Robin Tax, ecco come è nata e cosa dicevano i petrolieri
Introdotta dal ministro dell’Economia Giulio Tremonti, doveva essere destinata al finanziamento della social card per le famiglie indigenti
Demagogica, punitiva, indiscriminata, inutile. Sono aIcuni degli aggettivi che i petrolieri usarono, nel giugno del 2008, per definire l'addizionale Ires sugli extraprofitti delle società energetiche, quando apparve chiaro che il governo Berlusconi, e in particolare il suo ministro dell'Economia Giulio Tremonti, l’avrebbero introdotta sull'onda dei record del prezzo del petrolio e, quindi, dei carburanti.
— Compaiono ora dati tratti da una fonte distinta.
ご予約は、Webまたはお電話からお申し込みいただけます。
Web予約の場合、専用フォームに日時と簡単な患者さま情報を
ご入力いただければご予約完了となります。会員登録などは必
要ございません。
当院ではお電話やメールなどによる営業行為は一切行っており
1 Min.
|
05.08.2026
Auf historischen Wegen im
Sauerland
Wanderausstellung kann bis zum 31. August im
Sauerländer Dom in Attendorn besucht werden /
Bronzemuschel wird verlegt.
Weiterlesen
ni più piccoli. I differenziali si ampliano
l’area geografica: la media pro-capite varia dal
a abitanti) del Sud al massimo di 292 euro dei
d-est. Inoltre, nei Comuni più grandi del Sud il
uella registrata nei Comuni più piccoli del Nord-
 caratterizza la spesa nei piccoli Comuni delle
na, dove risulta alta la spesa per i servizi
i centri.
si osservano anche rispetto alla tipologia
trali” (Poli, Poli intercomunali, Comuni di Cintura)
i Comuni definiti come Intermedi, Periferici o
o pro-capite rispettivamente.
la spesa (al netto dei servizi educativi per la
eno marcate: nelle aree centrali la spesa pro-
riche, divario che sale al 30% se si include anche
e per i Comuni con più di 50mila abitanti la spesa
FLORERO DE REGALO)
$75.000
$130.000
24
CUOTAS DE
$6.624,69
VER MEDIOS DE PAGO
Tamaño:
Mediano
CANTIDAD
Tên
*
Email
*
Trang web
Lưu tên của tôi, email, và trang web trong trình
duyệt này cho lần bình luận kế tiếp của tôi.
Ma per Tremonti quella che passerà alla storia con il nome di Robin Hood tax (l'obiettivo è togliere ai ricchi per trovare risorse da destinare al sociale, in particolare alla social card) era una “tassa bellissima”, con la quale si tassano “un po' di più i petrolieri per dare un po' di più a chi ha bisogno, appunto burro, pane e pasta che sono le vere emergenze del momento”. E pazienza se qualcuno, come i Moratti, se ne lamentarono con decisione: “Vorrà dire che ridurranno l'ingaggio a Mourinho, tanto l'Inter è sempre forte'', replicò il ministro.
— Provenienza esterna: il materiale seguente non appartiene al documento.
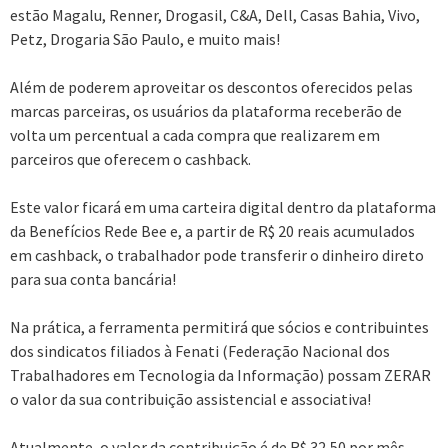
estão Magalu, Renner, Drogasil, C&A, Dell, Casas Bahia, Vivo,
Petz, Drogaria São Paulo, e muito mais!
Além de poderem aproveitar os descontos oferecidos pelas
marcas parceiras, os usuários da plataforma receberão de
volta um percentual a cada compra que realizarem em
parceiros que oferecem o cashback.
Este valor ficará em uma carteira digital dentro da plataforma
da Benefícios Rede Bee e, a partir de R$ 20 reais acumulados
em cashback, o trabalhador pode transferir o dinheiro direto
para sua conta bancária!
Na prática, a ferramenta permitirá que sócios e contribuintes
dos sindicatos filiados à Fenati (Federação Nacional dos
Trabalhadores em Tecnologia da Informação) possam ZERAR
o valor da sua contribuição assistencial e associativa!
Atualmente, o valor da contribuição é de R$ 32,50 por mês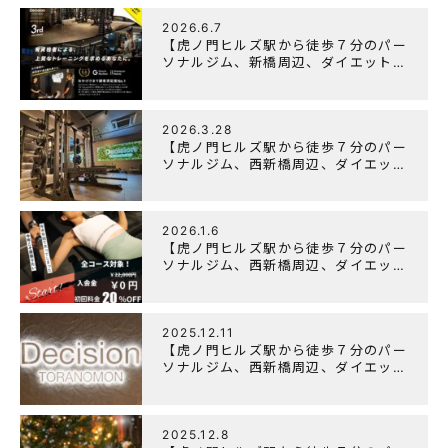
2026.6.7
【虎ノ門ヒルズ駅から徒歩７分のパー
ソナルジム、新橋周辺、ダイエットに
オススメのパーソナルジム】『3周年
記念キャンペーン』実施中！
2026.3.28
【虎ノ門ヒルズ駅から徒歩７分のパー
ソナルジム、西新橋周辺、ダイエット
にオススメのパーソナルジム】
「Wellulu」でトレーニング記事の監
修をしました
2026.1.6
【虎ノ門ヒルズ駅から徒歩７分のパー
ソナルジム、西新橋周辺、ダイエット
にオススメのパーソナルジム】ニュー
イヤーキャンペーン実施します！
2025.12.11
【虎ノ門ヒルズ駅から徒歩７分のパー
ソナルジム、西新橋周辺、ダイエット
にオススメのパーソナルジム】年末年
始の営業について
2025.12.8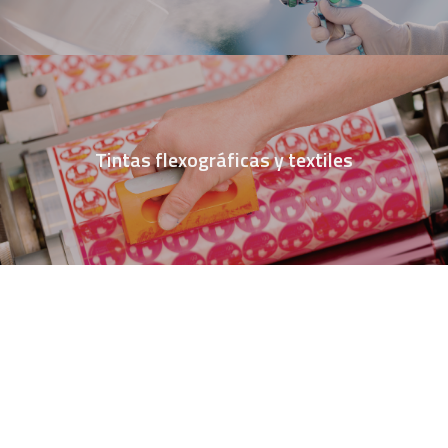
Tintas flexográficas y textiles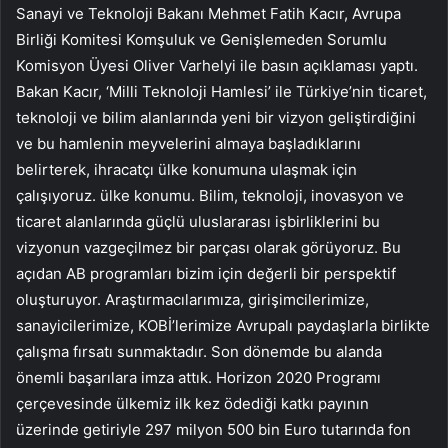
Sanayi ve Teknoloji Bakanı Mehmet Fatih Kacır, Avrupa
Birliği Komitesi Komşuluk ve Genişlemeden Sorumlu
Komisyon Üyesi Oliver Varhelyi ile basın açıklaması yaptı.
Bakan Kacır, ‘Milli Teknoloji Hamlesi’ ile Türkiye’nin ticaret,
teknoloji ve bilim alanlarında yeni bir vizyon geliştirdiğini
ve bu hamlenin meyvelerini almaya başladıklarını
belirterek, ihracatçı ülke konumuna ulaşmak için
çalışıyoruz. ülke konumu. Bilim, teknoloji, inovasyon ve
ticaret alanlarında güçlü uluslararası işbirliklerini bu
vizyonun vazgeçilmez bir parçası olarak görüyoruz. Bu
açıdan AB programları bizim için değerli bir perspektif
oluşturuyor. Araştırmacılarımıza, girişimcilerimize,
sanayicilerimize, KOBİ’lerimize Avrupalı ​​paydaşlarla birlikte
çalışma fırsatı sunmaktadır. Son dönemde bu alanda
önemli başarılara imza attık. Horizon 2020 Programı
çerçevesinde ülkemiz ilk kez ödediği katkı payının
üzerinde getiriyle 297 milyon 500 bin Euro tutarında fon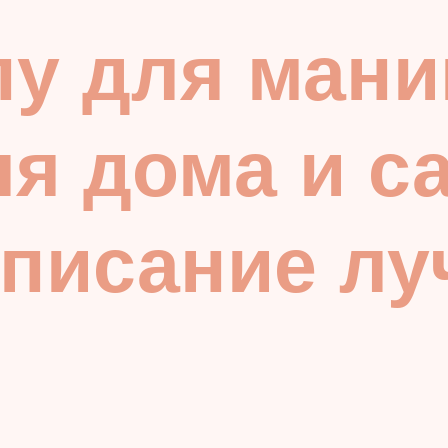
пу для ман
я дома и с
описание л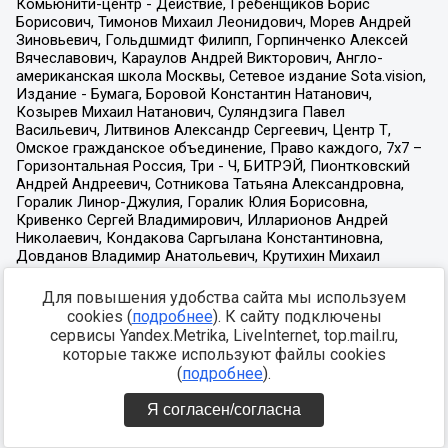
Для повышения удобства сайта мы используем
cookies (
подробнее
). К сайту подключены
сервисы Yandex.Metrika, LiveInternet, top.mail.ru,
которые также используют файлы cookies
(
подробнее
).
Я согласен/согласна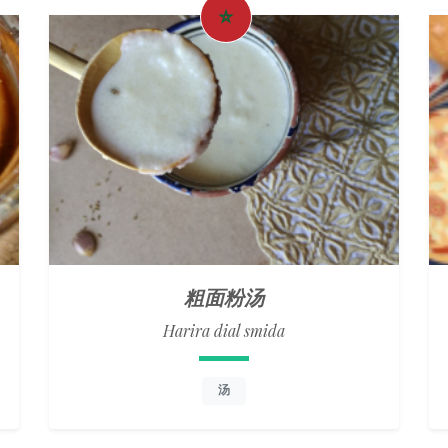
粗面粉汤
Harira dial smida
汤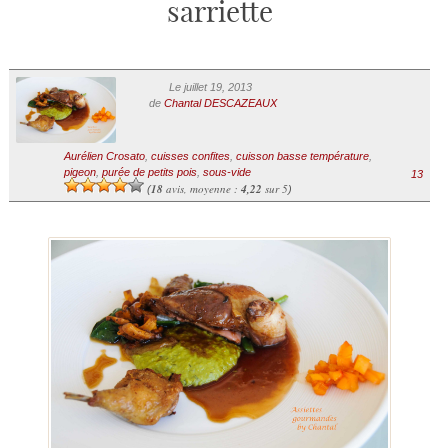
sarriette
Le juillet 19, 2013
de
Chantal DESCAZEAUX
Aurélien Crosato
,
cuisses confites
,
cuisson basse température
,
pigeon
,
purée de petits pois
,
sous-vide
13
18
avis, moyenne :
4,22
sur 5
(
)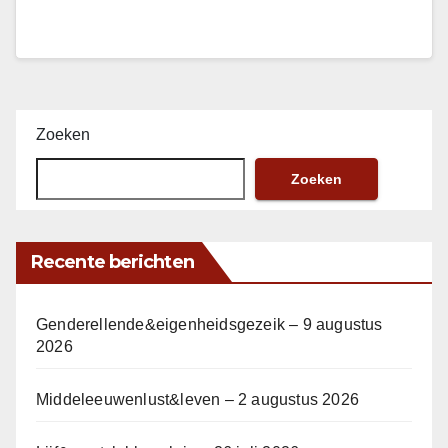
Zoeken
Zoeken
Recente berichten
Genderellende&eigenheidsgezeik – 9 augustus
2026
Middeleeuwenlust&leven – 2 augustus 2026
E così, il 25 giugno, venne emanato il decreto legge che istituiva la supertassa, convertito poi in legge il 6 agosto successivo: l'addizionale prevista era del 5,5% e si applicava sulle aziende che nel periodo di imposta precedente avessero raggiunto un volume di ricavi superiore a 25 milioni di euro.
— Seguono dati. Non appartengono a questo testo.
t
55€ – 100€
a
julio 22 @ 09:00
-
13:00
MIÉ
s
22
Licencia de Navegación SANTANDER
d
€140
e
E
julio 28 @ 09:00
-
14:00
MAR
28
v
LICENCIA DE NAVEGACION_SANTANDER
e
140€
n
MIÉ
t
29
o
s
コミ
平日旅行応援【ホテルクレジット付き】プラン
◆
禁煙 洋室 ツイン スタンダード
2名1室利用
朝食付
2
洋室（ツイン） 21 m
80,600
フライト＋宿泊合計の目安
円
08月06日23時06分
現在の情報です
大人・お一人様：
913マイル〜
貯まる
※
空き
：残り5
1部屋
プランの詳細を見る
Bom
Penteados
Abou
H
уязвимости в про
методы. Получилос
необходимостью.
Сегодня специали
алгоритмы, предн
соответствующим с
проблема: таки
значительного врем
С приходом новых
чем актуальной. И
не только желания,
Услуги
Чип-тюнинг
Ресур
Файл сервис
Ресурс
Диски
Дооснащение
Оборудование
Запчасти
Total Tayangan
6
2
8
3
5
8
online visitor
L'anno successivo l'aliquota fu portata al 6,5%, per raggiungere il 10% nel 2011, con alcune ulteriori e sostanziali modifiche: il tetto dei ricavi fu abbassato a 10 milioni di euro e vennero inseriti anche il settore delle rinnovabili e dei servizi a rete (in sostanza, Terna e Snam).
Secondo la Relazione dell'Autorità, il gettito del 2011 è stato di 1.457 milioni di euro (+930 milioni), di cui 1.250 milioni provenienti dal settore energia elettrica e gas. A pagare di più sono state le società del gruppo Enel, con 312 milioni dovuti dalla sola Enel Distribuzione.